Being a prominent leader of Oradea's Jewish Community, he planted zionism in me and the memories of Jewish tradition. His first heart attack, at the age of 60, just 2 weeks after he retired full of plans to turn our garden into a "garden of Eden", left us suddenly with a huge hole in our lives and souls, changing them irreversibly.

Although my mother hired someone to pray Kadish for the transcendence of his soul for an entire year, I remember the masked sadness in his voice when mentioning, in his lifetime, not having a son to do that for him. So here I stand, in front of his grave with my son Dan, prayer book in his hand, hoping Apu is pleased and can rest in peace. My mind wonders around the hypotethical question of how he and Dan would have got along and about the huge forces that make us try to please our parents even after their death. "He would have been very proud of your achievements" says Eva and I wordlesly thank her for saying the right thing.
In a previous conversation she told me how happy my mother's entire family was to have him with them. My second cousin, Pop Ioan, told me a story I didn't know. He very much wanted to buy one of the first cars in Oradea when he was young and couldn't afford it. He turned to my father for advice (although he is related to my mother) and got the entire sum as a loan. No repay date, just a promise that he would occasionaly take him to visit the Jewish cemetery in Szentjob, where he arranged for a yearly payment to an ex-neighbor to take care of it.
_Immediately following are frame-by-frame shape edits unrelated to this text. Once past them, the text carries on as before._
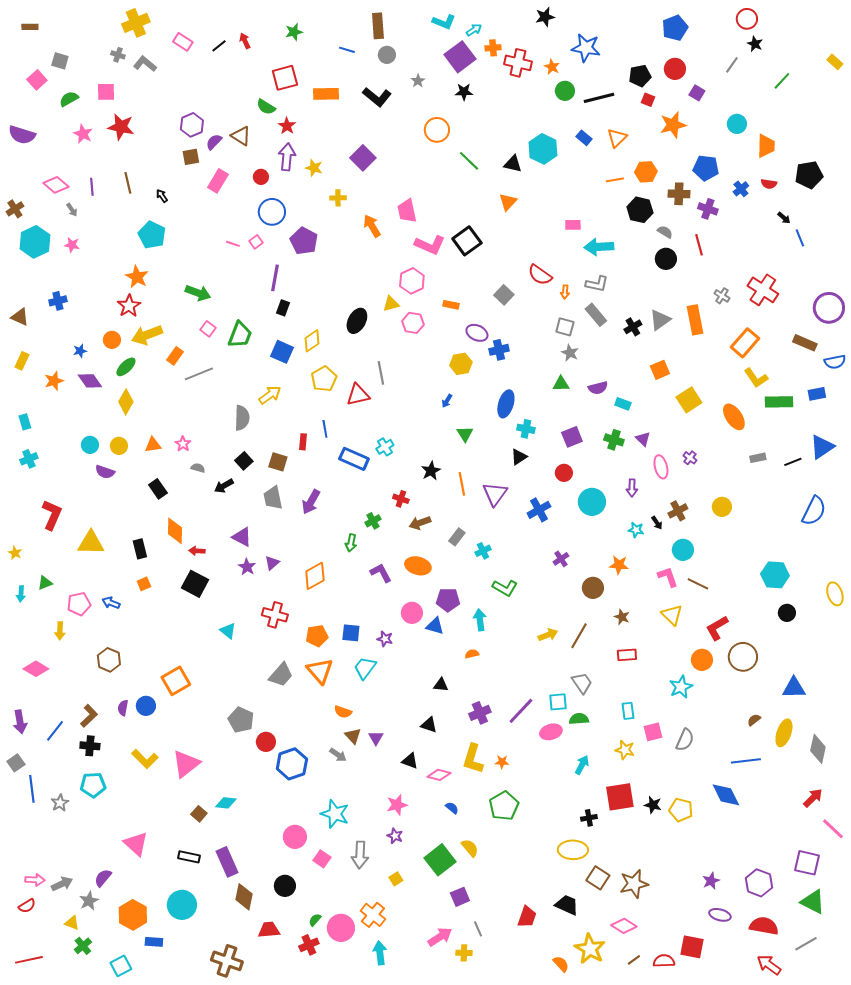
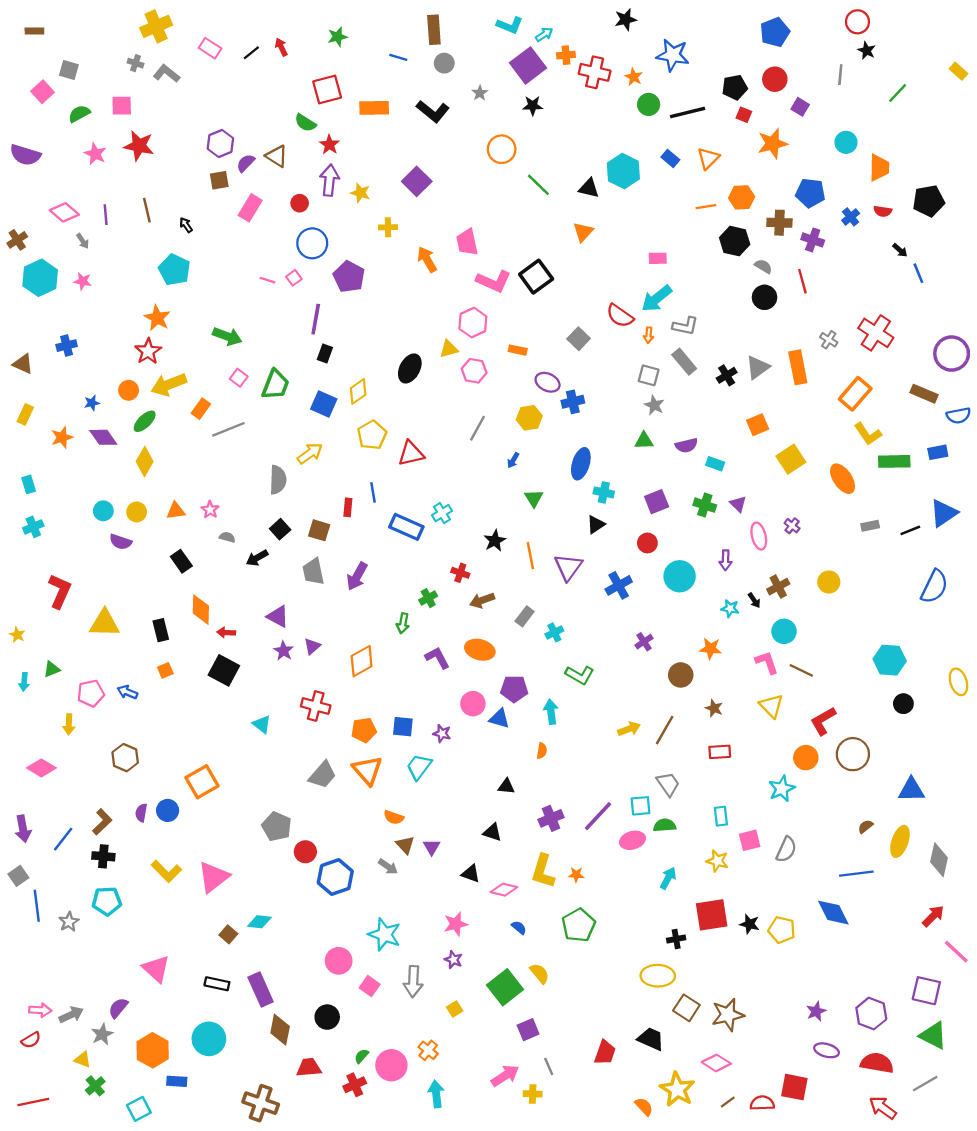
gray line: (732, 65) -> (840, 75), turned -30
cyan arrow: (599, 247) -> (657, 298), moved, turned -36
gray line: (381, 373) -> (478, 428), moved, turned 40
orange semicircle: (472, 654) -> (542, 751), turned 112
orange cross: (373, 915) -> (428, 1050), size x0.7

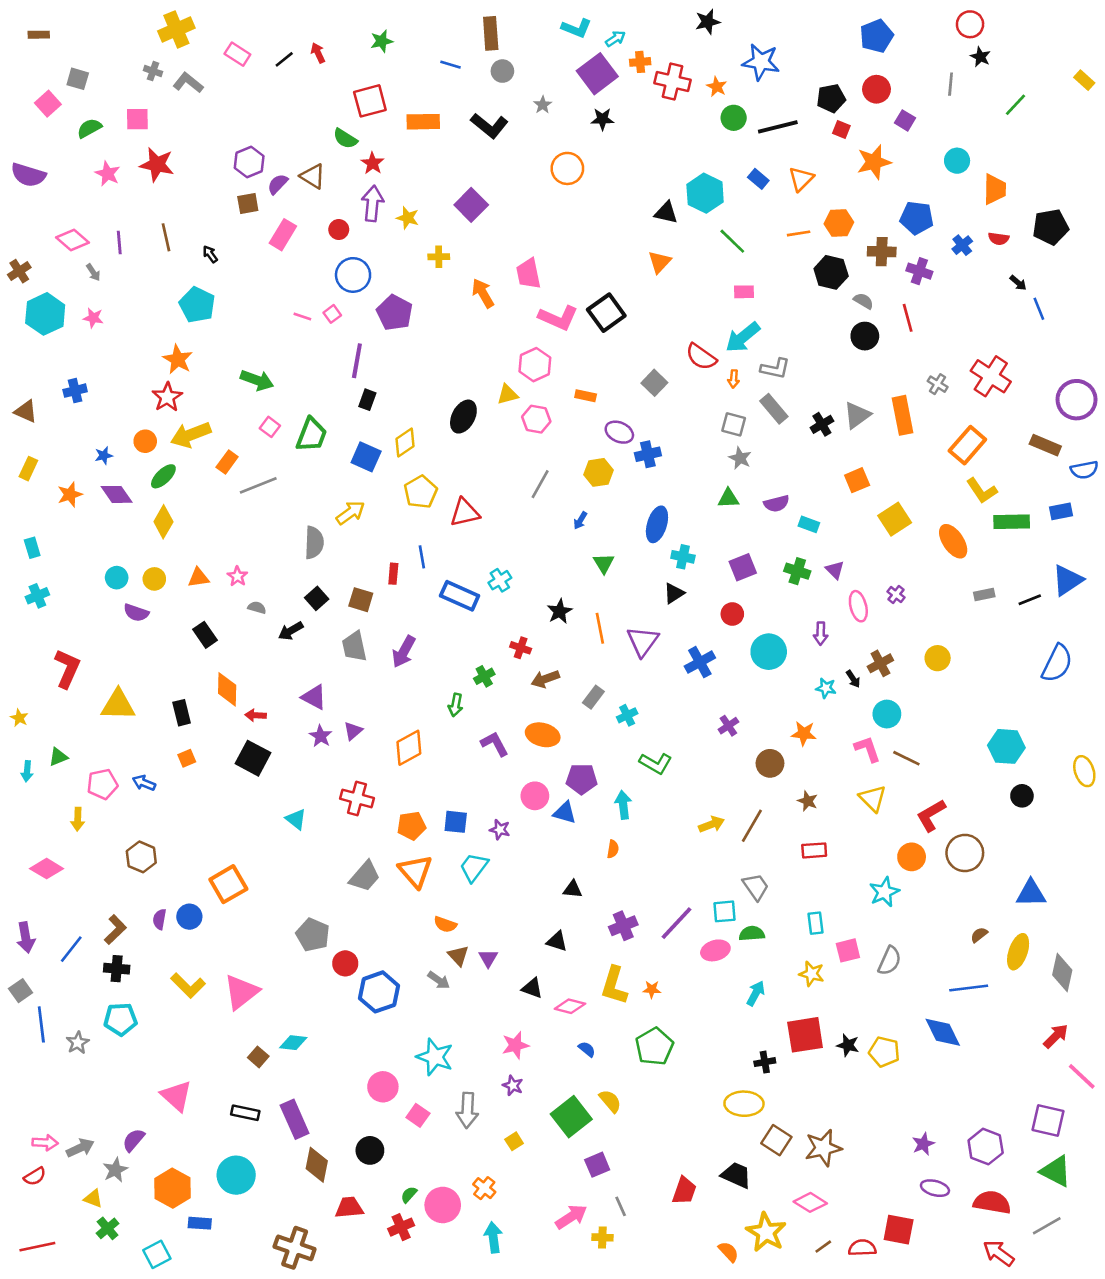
green line: (538, 185) -> (732, 241), moved

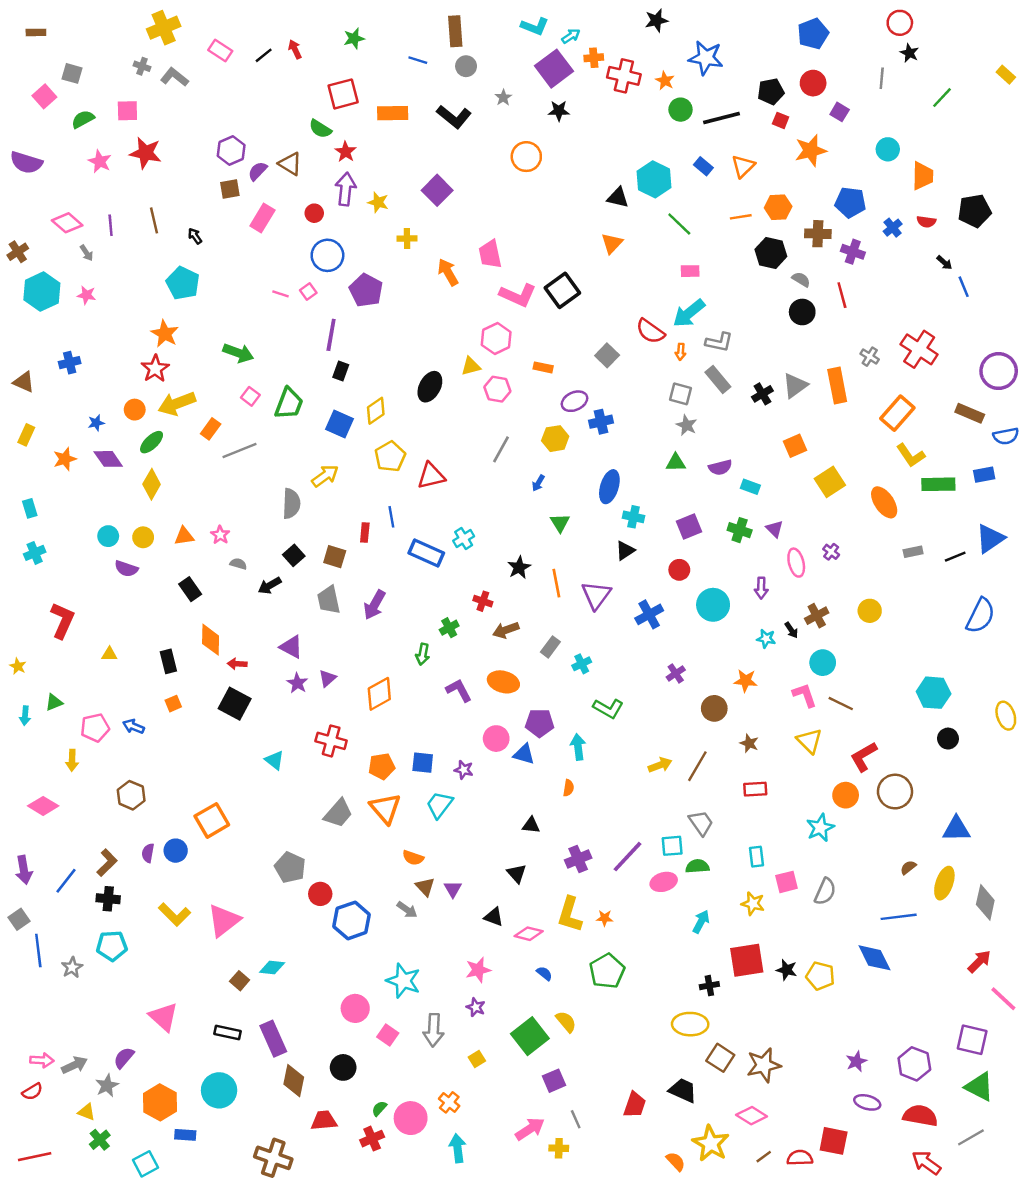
purple ellipse: (619, 432) -> (574, 401), turned -50
yellow triangle: (118, 705) -> (109, 654), size x0.5
black triangle: (557, 941) -> (517, 873), turned 30

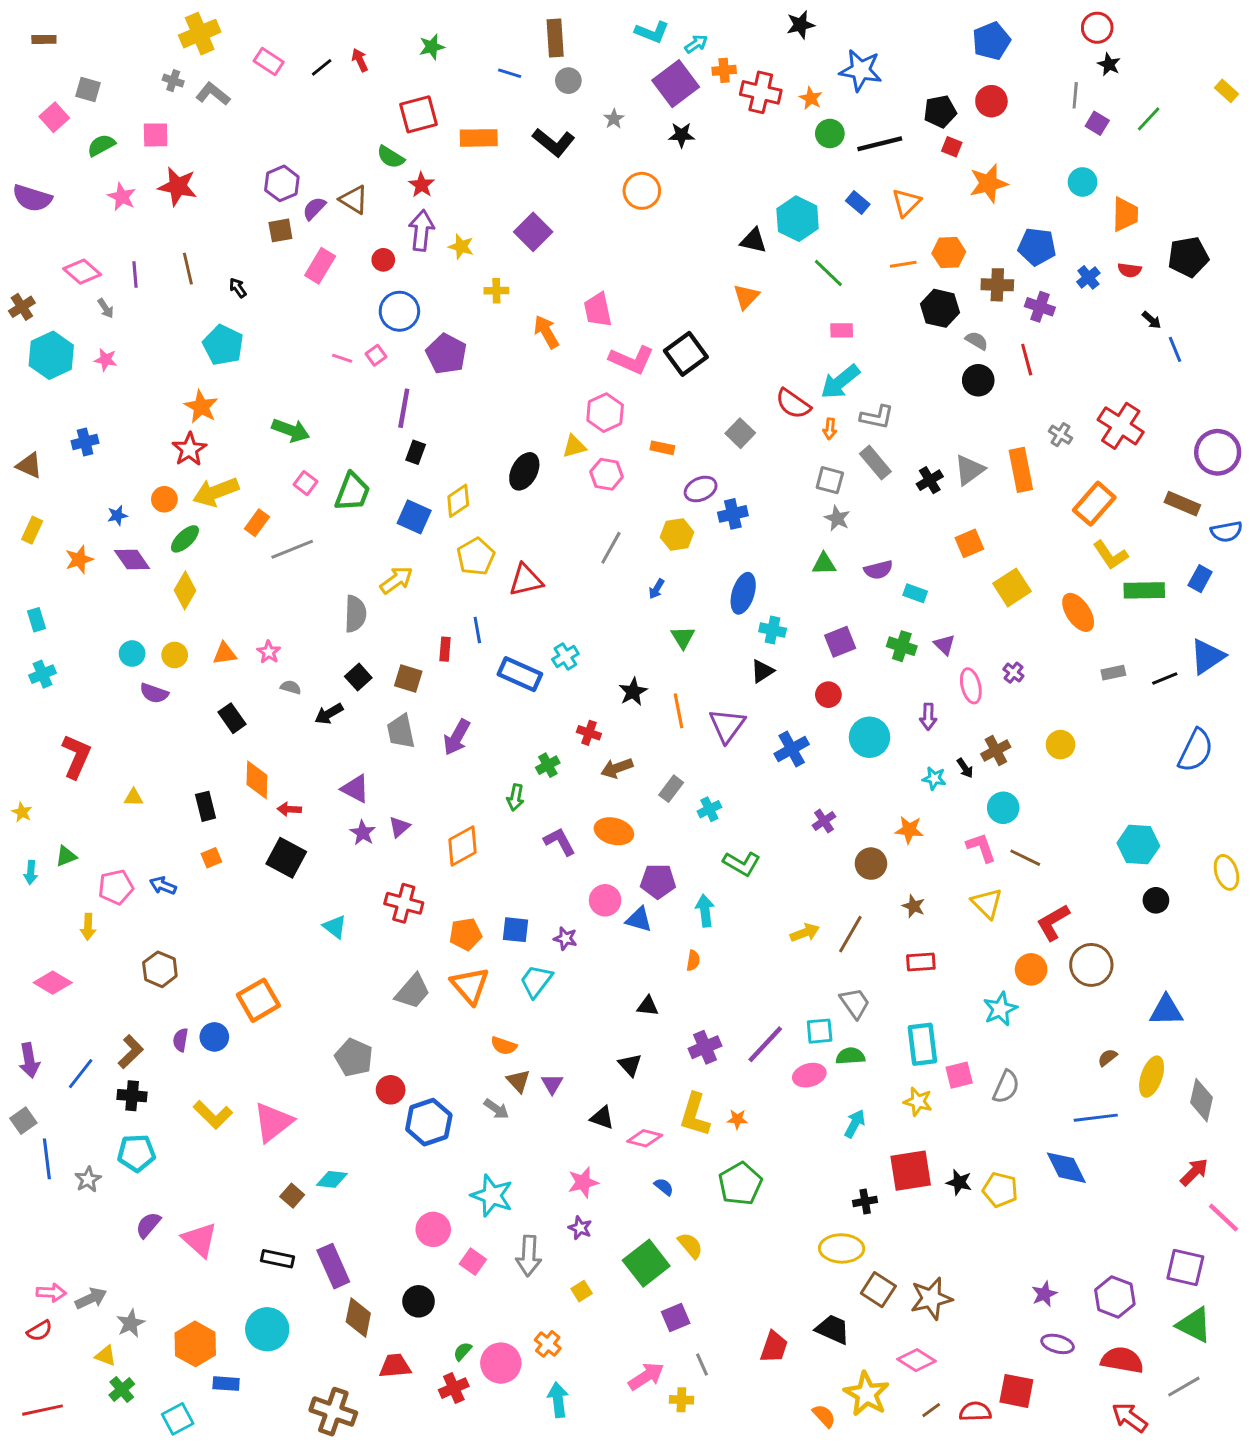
purple square: (840, 112) -> (1097, 123), moved
blue rectangle: (984, 475) -> (1200, 579), turned -50
cyan rectangle: (756, 857) -> (922, 1044), size x1.6
purple semicircle: (124, 1058) -> (148, 1225), moved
Next day we are visiting the Zion neolog synagogue, where I got married in 1980. After being closed for many years following acts of vandalism, it is now somewhat renovated, although ripped off its past glory. An old man in charge shows us around, points at the places of the beautiful stolen chandeliers and asks for a donation. As we are about to leave, he asks me for my name. "Berger Erika" I say, "the daughter of Berger Jeno." "The tailor?" he enquires? "Yes". "I knew him. He helped me and gave me clothes 'cause I was poor."